PROBLEM REQUIREMENTS: Using the data below, return the stretch from the line that contains "that aligns with" through the line that contains "supports coordination. Regular reminders and", both included, exactly as it stands and nothing beyond it.
········
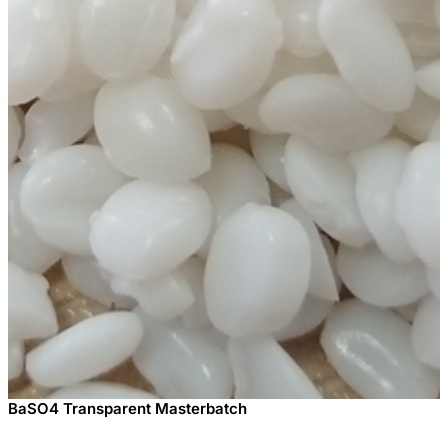
BaSO4 Transparent Masterbatch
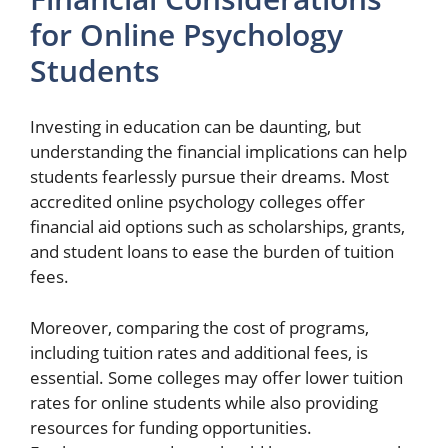
for Online Psychology
Students
Investing in education can be daunting, but
understanding the financial implications can help
students fearlessly pursue their dreams. Most
accredited online psychology colleges offer
financial aid options such as scholarships, grants,
and student loans to ease the burden of tuition
fees.
Moreover, comparing the cost of programs,
including tuition rates and additional fees, is
essential. Some colleges may offer lower tuition
rates for online students while also providing
resources for funding opportunities.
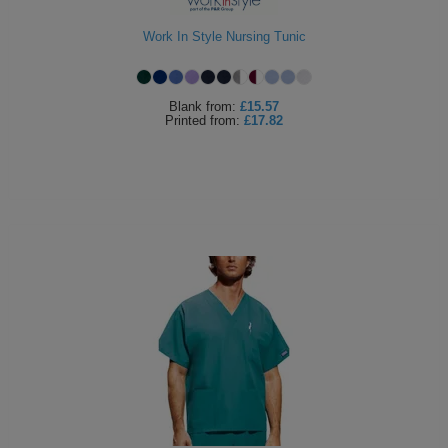
Work In Style Nursing Tunic
Blank
from:
£15.57
Printed
from:
£17.82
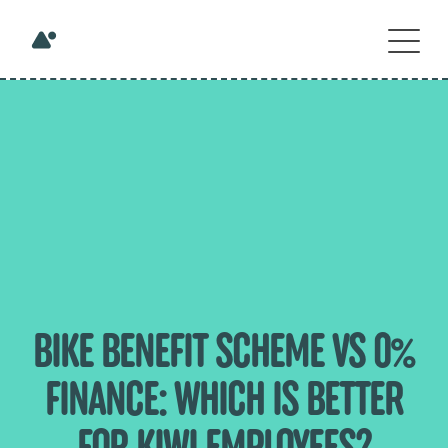
BIKE BENEFIT SCHEME VS 0%
FINANCE: WHICH IS BETTER
FOR KIWI EMPLOYEES?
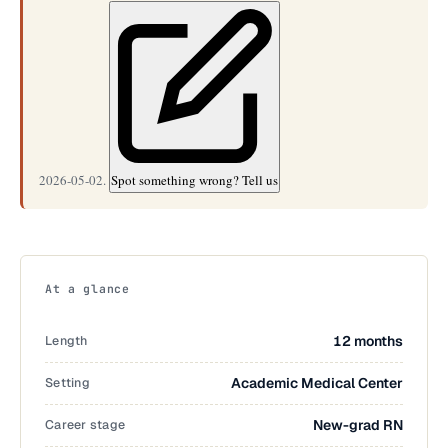
2026-05-02.
Spot something wrong? Tell us
At a glance
Length
12 months
Setting
Academic Medical Center
Career stage
New-grad RN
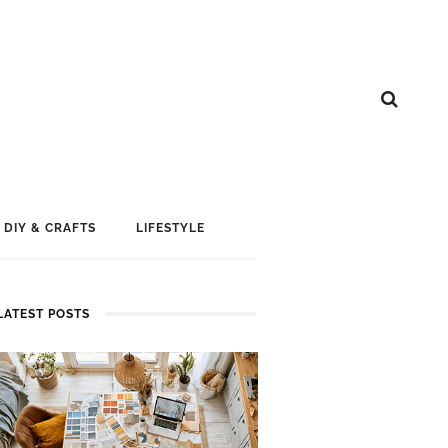
DIY & CRAFTS
LIFESTYLE
LATEST POSTS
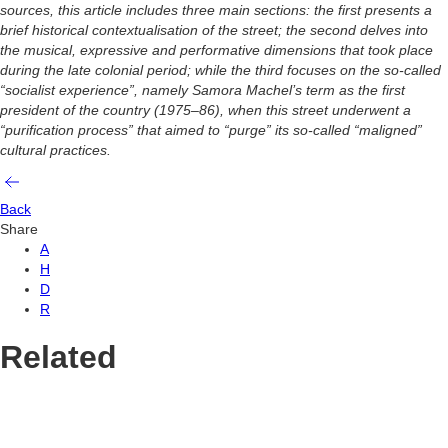
sources, this article includes three main sections: the first presents a
brief historical contextualisation of the street; the second delves into
the musical, expressive and performative dimensions that took place
during the late colonial period; while the third focuses on the so-called
“socialist experience”, namely Samora Machel’s term as the first
president of the country (1975–86), when this street underwent a
“purification process” that aimed to “purge” its so-called “maligned”
cultural practices.
Back
Share
A
H
D
R
Related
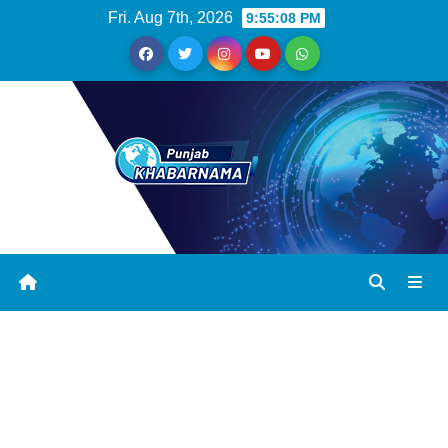
Fri. Aug 7th, 2026
9:55:09 PM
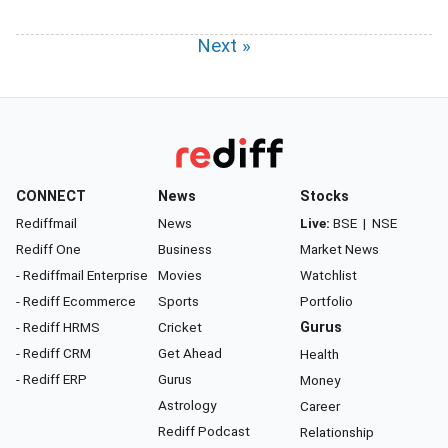
Next »
CONNECT
News
Stocks
Rediffmail
News
Live:
BSE
|
NSE
Rediff One
Business
Market News
- Rediffmail Enterprise
Movies
Watchlist
- Rediff Ecommerce
Sports
Portfolio
- Rediff HRMS
Cricket
Gurus
- Rediff CRM
Get Ahead
Health
- Rediff ERP
Gurus
Money
Astrology
Career
Rediff Podcast
Relationship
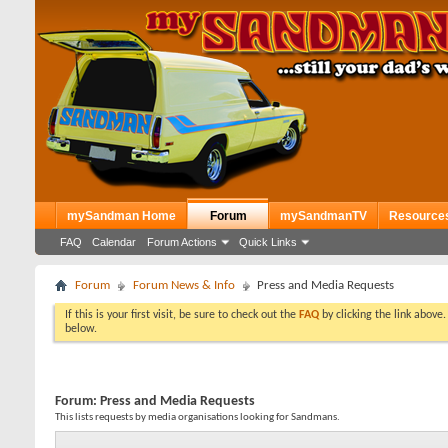
mySandman Home
Forum
mySandmanTV
Resource
FAQ
Calendar
Forum Actions
Quick Links
Forum
Forum News & Info
Press and Media Requests
If this is your first visit, be sure to check out the
FAQ
by clicking the link above
below.
Forum:
Press and Media Requests
This lists requests by media organisations looking for Sandmans.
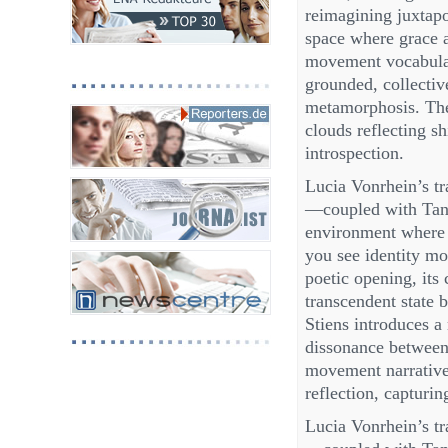
reimagining juxtapo
space where grace a
movement vocabulary
grounded, collect
metamorphosis. The
clouds reflecting s
introspection.
Lucia Vonrhein’s t
—coupled with Tanj
environment where f
you see identity mo
poetic opening, its
transcendent state 
Stiens introduces a
dissonance between 
movement narrative 
reflection, capturin
Lucia Vonrhein’s t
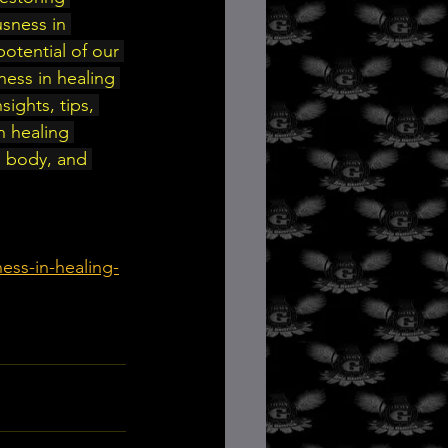
sness in 
otential of our 
ness in healing 
sights, tips, 
 healing 
, body, and 
ess-in-healing-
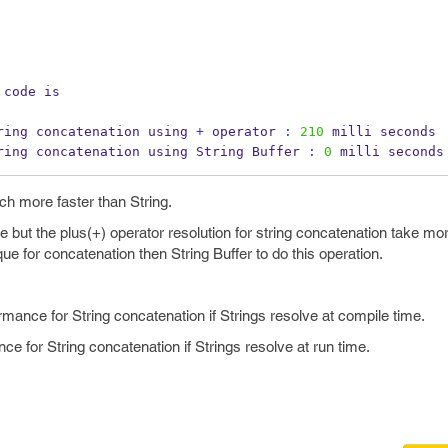
 code is
ring 
concatenation
using 
+
 operator 
:
210
 milli seconds
ring concatenation using 
String
Buffer 
:
0
 milli seconds
ch more faster than String.
e but the plus(+) operator resolution for string concatenation take mo
ue for concatenation then String Buffer to do this operation.
rmance for String concatenation if Strings resolve at compile time.
nce for String concatenation if Strings resolve at run time.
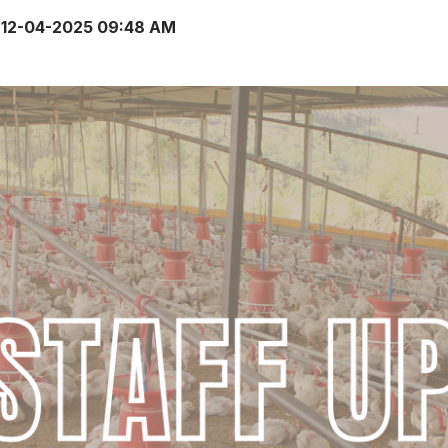
12-04-2025 09:48 AM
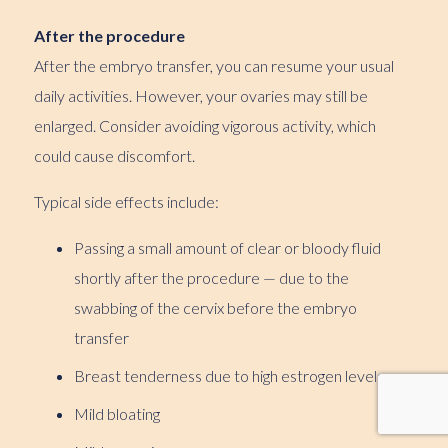
After the procedure
After the embryo transfer, you can resume your usual
daily activities. However, your ovaries may still be
enlarged. Consider avoiding vigorous activity, which
could cause discomfort.
Typical side effects include:
Passing a small amount of clear or bloody fluid
shortly after the procedure — due to the
swabbing of the cervix before the embryo
transfer
Breast tenderness due to high estrogen levels
Mild bloating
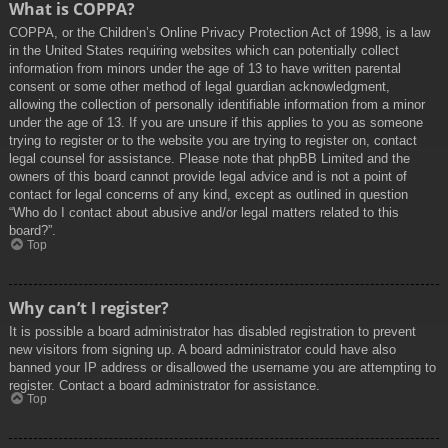
What is COPPA?
COPPA, or the Children’s Online Privacy Protection Act of 1998, is a law
in the United States requiring websites which can potentially collect
information from minors under the age of 13 to have written parental
consent or some other method of legal guardian acknowledgment,
allowing the collection of personally identifiable information from a minor
under the age of 13. If you are unsure if this applies to you as someone
trying to register or to the website you are trying to register on, contact
legal counsel for assistance. Please note that phpBB Limited and the
owners of this board cannot provide legal advice and is not a point of
contact for legal concerns of any kind, except as outlined in question
“Who do I contact about abusive and/or legal matters related to this
board?”.
Top
Why can’t I register?
It is possible a board administrator has disabled registration to prevent
new visitors from signing up. A board administrator could have also
banned your IP address or disallowed the username you are attempting to
register. Contact a board administrator for assistance.
Top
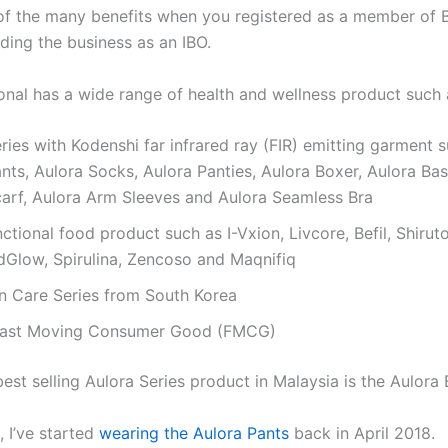
 of the many benefits when you registered as a member of 
lding the business as an IBO.
ional has a wide range of health and wellness product such 
ries with Kodenshi far infrared ray (FIR) emitting garment 
nts, Aulora Socks, Aulora Panties, Aulora Boxer, Aulora Bas
carf, Aulora Arm Sleeves and Aulora Seamless Bra
nctional food product such as I-Vxion, Livcore, Befil, Shiru
dGlow, Spirulina, Zencoso and Maqnifiq
in Care Series from South Korea
Fast Moving Consumer Good (FMCG)
est selling Aulora Series product in Malaysia is the Aulora 
, I’ve started
wearing the Aulora Pants
back in April 2018.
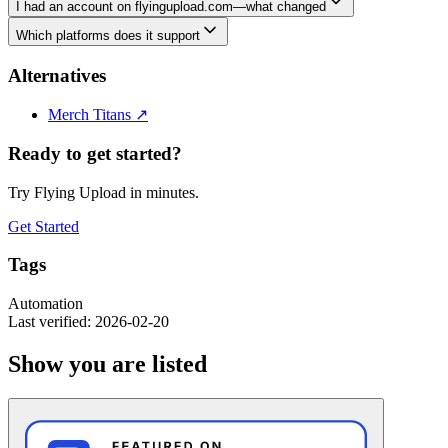
I had an account on flyingupload.com—what changed
Which platforms does it support
Alternatives
Merch Titans
↗
Ready to get started?
Try Flying Upload in minutes.
Get Started
Tags
Automation
Last verified: 2026-02-20
Show you are listed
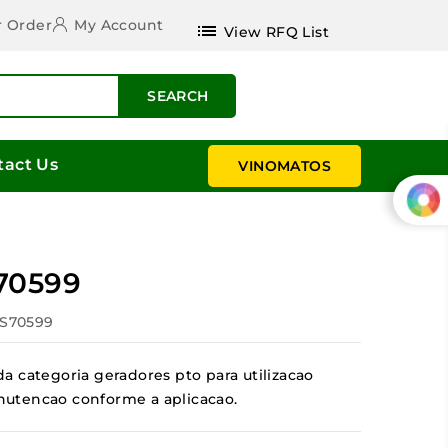
r Order
My Account
list
View RFQ List
SEARCH
tact Us
VINOMATOS
70599
ES70599
a categoria geradores pto para utilizacao
manutencao conforme a aplicacao.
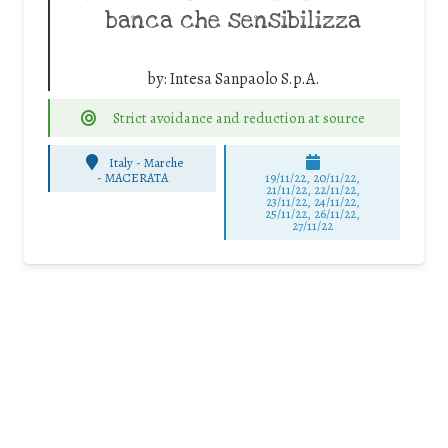
banca che sensibilizza
by:
Intesa Sanpaolo S.p.A.
Strict avoidance and reduction at source
Italy - Marche
-
MACERATA
19/11/22, 20/11/22,
21/11/22, 22/11/22,
23/11/22, 24/11/22,
25/11/22, 26/11/22,
27/11/22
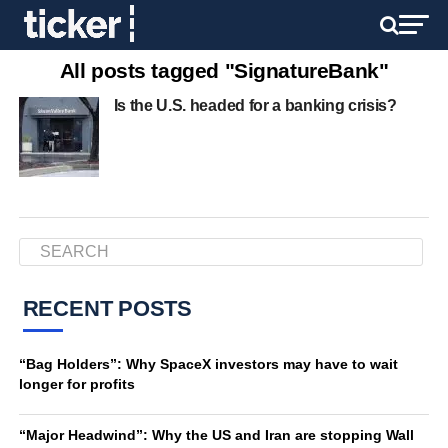
All posts tagged "SignatureBank"
Is the U.S. headed for a banking crisis?
RECENT POSTS
“Bag Holders”: Why SpaceX investors may have to wait
longer for profits
“Major Headwind”: Why the US and Iran are stopping Wall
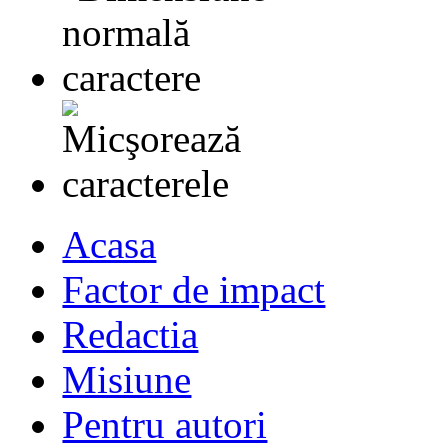
Acasa
Factor de impact
Redactia
Misiune
Pentru autori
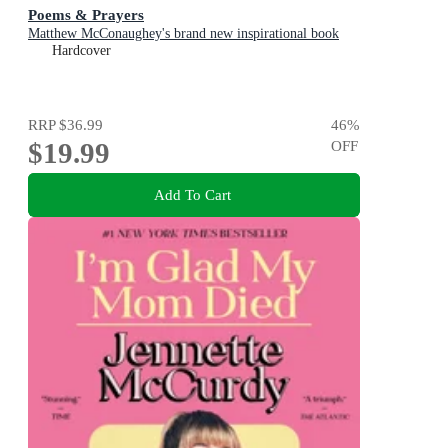
Poems & Prayers
Matthew McConaughey's brand new inspirational book
Hardcover
RRP
$36.99
46
%
$19.99
OFF
Add To Cart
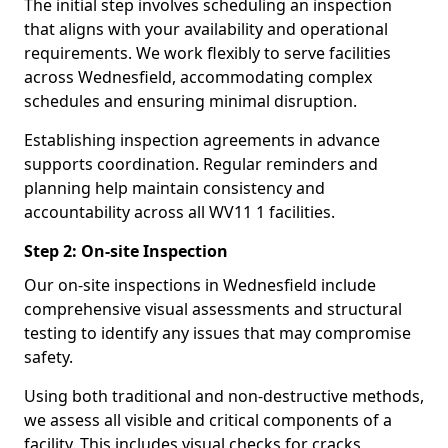
The initial step involves scheduling an inspection
that aligns with your availability and operational
requirements. We work flexibly to serve facilities
across Wednesfield, accommodating complex
schedules and ensuring minimal disruption.
Establishing inspection agreements in advance
supports coordination. Regular reminders and
planning help maintain consistency and
accountability across all WV11 1 facilities.
Step 2: On-site Inspection
Our on-site inspections in Wednesfield include
comprehensive visual assessments and structural
testing to identify any issues that may compromise
safety.
Using both traditional and non-destructive methods,
we assess all visible and critical components of a
facility. This includes visual checks for cracks,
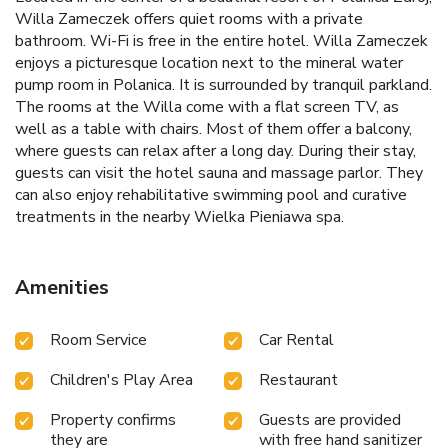
Willa Zameczek offers quiet rooms with a private
bathroom. Wi-Fi is free in the entire hotel. Willa Zameczek
enjoys a picturesque location next to the mineral water
pump room in Polanica. It is surrounded by tranquil parkland.
The rooms at the Willa come with a flat screen TV, as
well as a table with chairs. Most of them offer a balcony,
where guests can relax after a long day. During their stay,
guests can visit the hotel sauna and massage parlor. They
can also enjoy rehabilitative swimming pool and curative
treatments in the nearby Wielka Pieniawa spa.
Amenities
Room Service
Car Rental
Children's Play Area
Restaurant
Property confirms
Guests are provided
they are
with free hand sanitizer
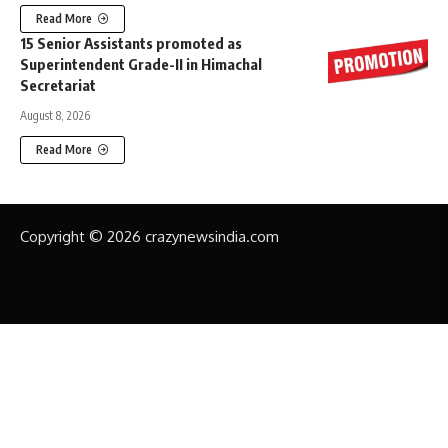
Read More
15 Senior Assistants promoted as
Superintendent Grade-II in Himachal
Secretariat
August 8, 2026
Read More
Copyright © 2026 crazynewsindia.com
········
EXPECTED ANSWER:
that aligns with your availability and operational
requirements. We work flexibly to serve facilities
across Wednesfield, accommodating complex
schedules and ensuring minimal disruption.
Establishing inspection agreements in advance
supports coordination. Regular reminders and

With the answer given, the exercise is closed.